APRA, ASIC and the Australian Tax Office will continue to work closely together in relation to the YFYS reforms.
Please contact your APRA responsible supervisor if you wish to discuss any matter raised in this letter.
1 All resubmissions of data to facilitate the performance test must be completed by 15 August. In the coming weeks, APRA will outline ongoing expectations in relation to compliance with the Financial Sector (Collection of Data) Act 2001.
2 Affected RSE licenses will be informed of APRA’s intention to combine the performance of two or more of their products and assess them as one product in the performance test, as well as any other matters where APRA’s discretion has been required. In August 2021, APRA will publish an Information Paper detailing the methodology that will guide APRA’s exercise of discretion when determining whether the history of two or more products should be combined for the purposes of the performance test.

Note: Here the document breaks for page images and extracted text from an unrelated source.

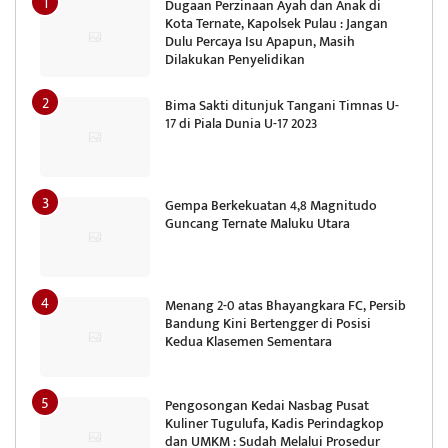
Dugaan Perzinaan Ayah dan Anak di
Kota Ternate, Kapolsek Pulau : Jangan
Dulu Percaya Isu Apapun, Masih
Dilakukan Penyelidikan
Bima Sakti ditunjuk Tangani Timnas U-
17 di Piala Dunia U-17 2023
Gempa Berkekuatan 4,8 Magnitudo
Guncang Ternate Maluku Utara
Menang 2-0 atas Bhayangkara FC, Persib
Bandung Kini Bertengger di Posisi
Kedua Klasemen Sementara
Pengosongan Kedai Nasbag Pusat
Kuliner Tugulufa, Kadis Perindagkop
dan UMKM : Sudah Melalui Prosedur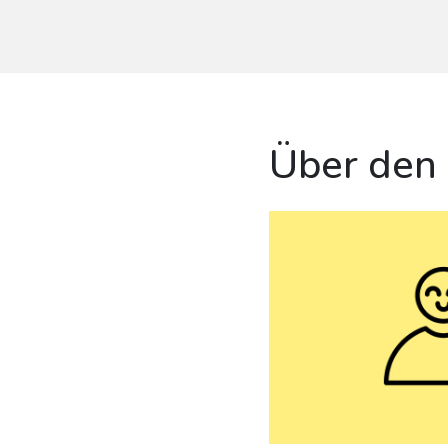
Über den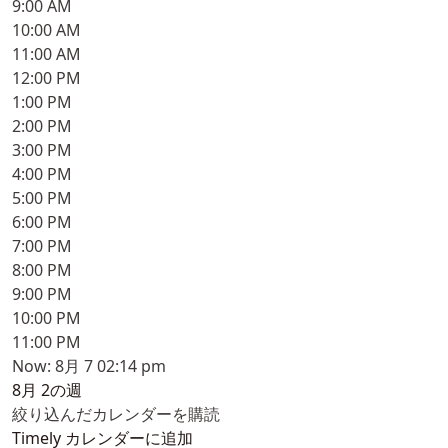
9:00 AM
10:00 AM
11:00 AM
12:00 PM
1:00 PM
2:00 PM
3:00 PM
4:00 PM
5:00 PM
6:00 PM
7:00 PM
8:00 PM
9:00 PM
10:00 PM
11:00 PM
Now: 8月 7 02:14 pm
8月 2の週
絞り込んだカレンダーを購読
Timely カレンダーに追加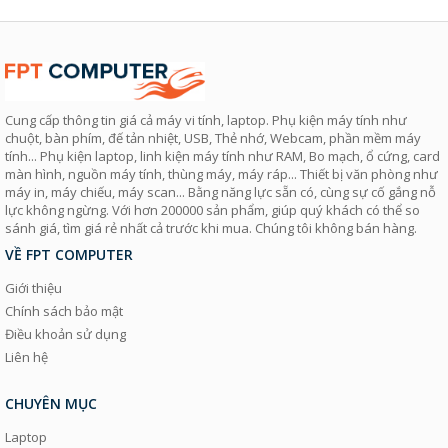
Cung cấp thông tin giá cả máy vi tính, laptop. Phụ kiện máy tính như
chuột, bàn phím, đế tản nhiệt, USB, Thẻ nhớ, Webcam, phần mềm máy
tính... Phụ kiện laptop, linh kiện máy tính như RAM, Bo mạch, ổ cứng, card
màn hình, nguồn máy tính, thùng máy, máy ráp... Thiết bị văn phòng như
máy in, máy chiếu, máy scan... Bằng năng lực sẵn có, cùng sự cố gắng nỗ
lực không ngừng. Với hơn 200000 sản phẩm, giúp quý khách có thể so
sánh giá, tìm giá rẻ nhất cả trước khi mua. Chúng tôi không bán hàng.
VỀ FPT COMPUTER
Giới thiệu
Chính sách bảo mật
Điều khoản sử dụng
Liên hệ
CHUYÊN MỤC
Laptop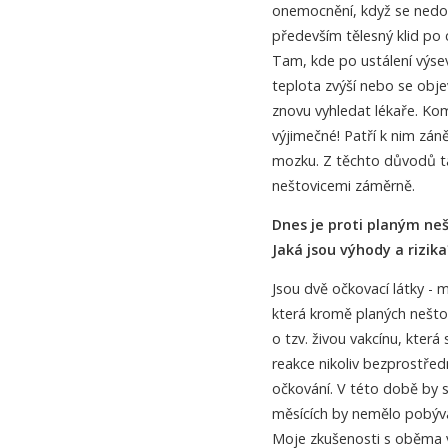
onemocnění, když se nedod
především tělesný klid po 
Tam, kde po ustálení výse
teplota zvýší nebo se objev
znovu vyhledat lékaře. Kom
výjimečné! Patří k nim záně
mozku. Z těchto důvodů ta
neštovicemi záměrně.
Dnes je proti planým ne
Jaká jsou výhody a rizika
Jsou dvě očkovací látky - 
která kromě planých neštov
o tzv. živou vakcínu, která
reakce nikoliv bezprostř
očkování. V této době by se
měsících by nemělo pobýva
Moje zkušenosti s oběma v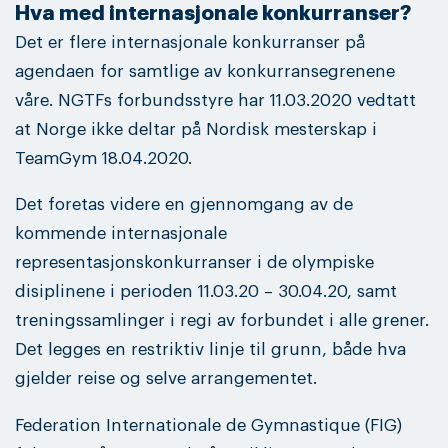
Hva med internasjonale konkurranser?
Det er flere internasjonale konkurranser på
agendaen for samtlige av konkurransegrenene
våre. NGTFs forbundsstyre har 11.03.2020 vedtatt
at Norge ikke deltar på Nordisk mesterskap i
TeamGym 18.04.2020.
Det foretas videre en gjennomgang av de
kommende internasjonale
representasjonskonkurranser i de olympiske
disiplinene i perioden 11.03.20 – 30.04.20, samt
treningssamlinger i regi av forbundet i alle grener.
Det legges en restriktiv linje til grunn, både hva
gjelder reise og selve arrangementet.
Federation Internationale de Gymnastique (FIG)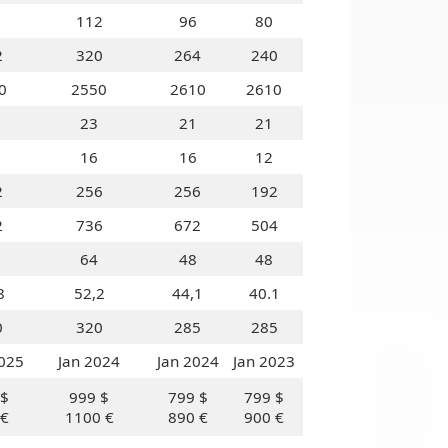
112
96
80
2
320
264
240
0
2550
2610
2610
23
21
21
16
16
12
2
256
256
192
OI
2
736
672
504
64
48
48
8
52,2
44,1
40.1
0
320
285
285
025
Jan 2024
Jan 2024
Jan 2023
 $
999 $
799 $
799 $
 €
1100 €
890 €
900 €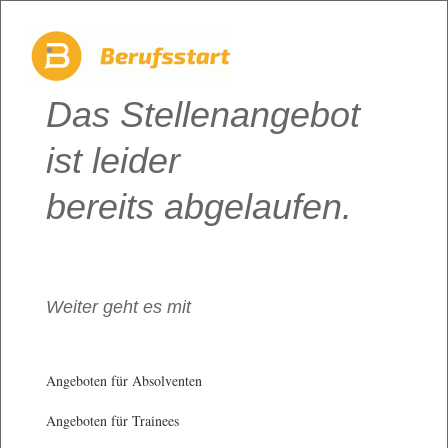
Das Stellenangebot
ist leider
bereits abgelaufen.
Weiter geht es mit
Angeboten für Absolventen
Angeboten für Trainees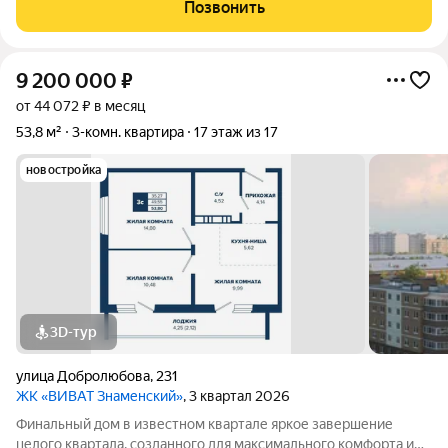
локацию. ЖК расположен в активно развивающемся районе с
Позвонить
шаговой доступностью к ключевым
9 200 000
₽
от 44 072 ₽ в месяц
53,8 м²
3-комн. квартира
17 этаж из 17
новостройка
3D-тур
улица Добролюбова
,
231
ЖК «ВИВАТ Знаменский»
, 3 квартал 2026
Финальный дом в известном квартале яркое завершение
целого квартала, созданного для максимального комфорта и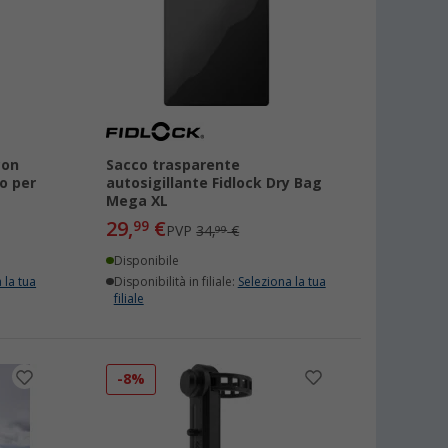
con
Sacco trasparente
o per
autosigillante Fidlock Dry Bag
Mega XL
29,
€
99
PVP
34,
€
99
Disponibile
 la tua
Disponibilità in filiale:
Seleziona la tua
filiale
-8%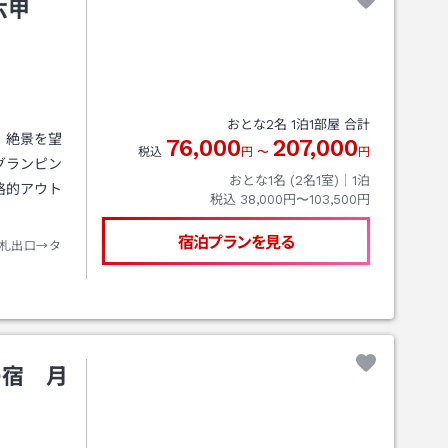
六甲
おとな
2
名
1
泊
1
部屋 合計
。絶景を望
76,000
207,000
税込
円
〜
円
グランピン
おとな1名 (
2
名1室)｜
1
泊
格的アウト
税込
38,000円〜103,500円
宿泊プランを見る
札出口→タ
の宿 月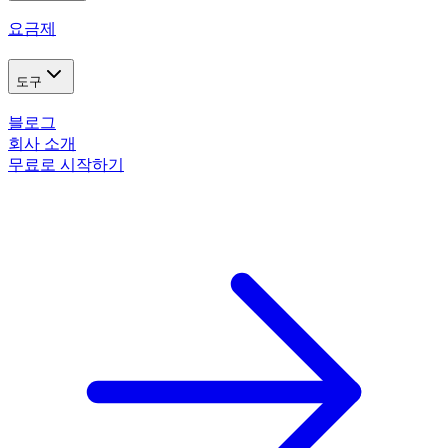
요금제
도구
블로그
회사 소개
무료로 시작하기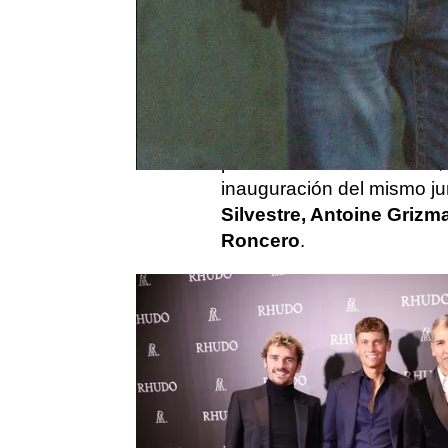
Intérprete, influencer y a
restauración.
Álex Gonzá
sorprendernos con sus nu
oro todo lo que toca. Est
está llamado a ser el loc
podía ser de otra manera, e
inauguración del mismo j
Silvestre, Antoine Grizm
Roncero
.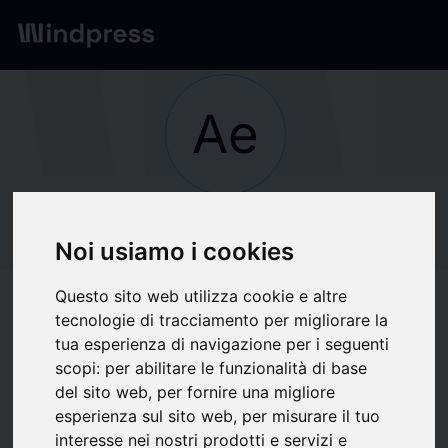
Network
/
Società
Ae
Non verificato
AeroVironment, Inc.
Noi usiamo i cookies
Questo sito web utilizza cookie e altre
Segui aggiornamenti
favorite
tecnologie di tracciamento per migliorare la
tua esperienza di navigazione per i seguenti
scopi:
per abilitare le funzionalità di base
Di cosa scriviamo
del sito web
,
per fornire una migliore
esperienza sul sito web
,
per misurare il tuo
Aerospazio
Difesa / Forze Armate
Industria
Tecnica
Web e Social Network
interesse nei nostri prodotti e servizi e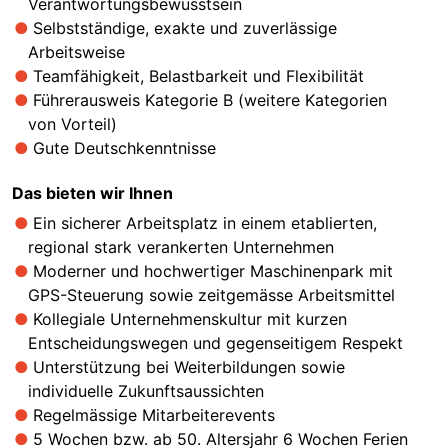
Verantwortungsbewusstsein
Selbstständige, exakte und zuverlässige
Arbeitsweise
Teamfähigkeit, Belastbarkeit und Flexibilität
Führerausweis Kategorie B (weitere Kategorien
von Vorteil)
Gute Deutschkenntnisse
Das bieten wir Ihnen
Ein sicherer Arbeitsplatz in einem etablierten,
regional stark verankerten Unternehmen
Moderner und hochwertiger Maschinenpark mit
GPS-Steuerung sowie zeitgemässe Arbeitsmittel
Kollegiale Unternehmenskultur mit kurzen
Entscheidungswegen und gegenseitigem Respekt
Unterstützung bei Weiterbildungen sowie
individuelle Zukunftsaussichten
Regelmässige Mitarbeiterevents
5 Wochen bzw. ab 50. Altersjahr 6 Wochen Ferien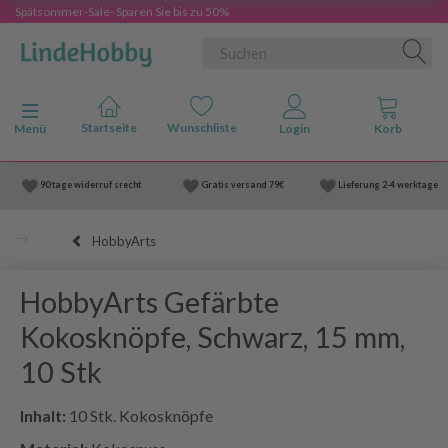
Spätsommer-Sale- Sparen Sie bis zu 50%
Anzeige ändern
Menü
90 tage widerruf srecht
Gratis versand
79€
Lieferung
2-4 werktage
HobbyArts
HobbyArts Gefärbte
Kokosknöpfe, Schwarz, 15 mm,
10 Stk
Inhalt:
10 Stk. Kokosknöpfe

3 APRA will also publish an Information Paper in August 2021 to provide some early insights into performance of the choice segment of the superannuation industry.
4 Increased member switching during the early stages of the COVID-19 pandemic, together with the early release of superannuation program, also led to APRA seeking information on how member equity issues were being considered by RSE licensees in their investment decision-making.
5 Reporting Standard SRS 332.0 Expenses will enable APRA to gain a more complete and comparable picture of expenses relating to the management and operations of all RSE licensees and their RSEs. The first submissions of data under the Reporting Standard will be due by 30 September 2021 and we will consult on the proposed publication of the data later in 2021.The proposed reporting standards are informed by an interim Regulation Impact Statement (RIS). The reporting standards will be made final when APRA determines the reporting standards, which will be after finalising the RIS.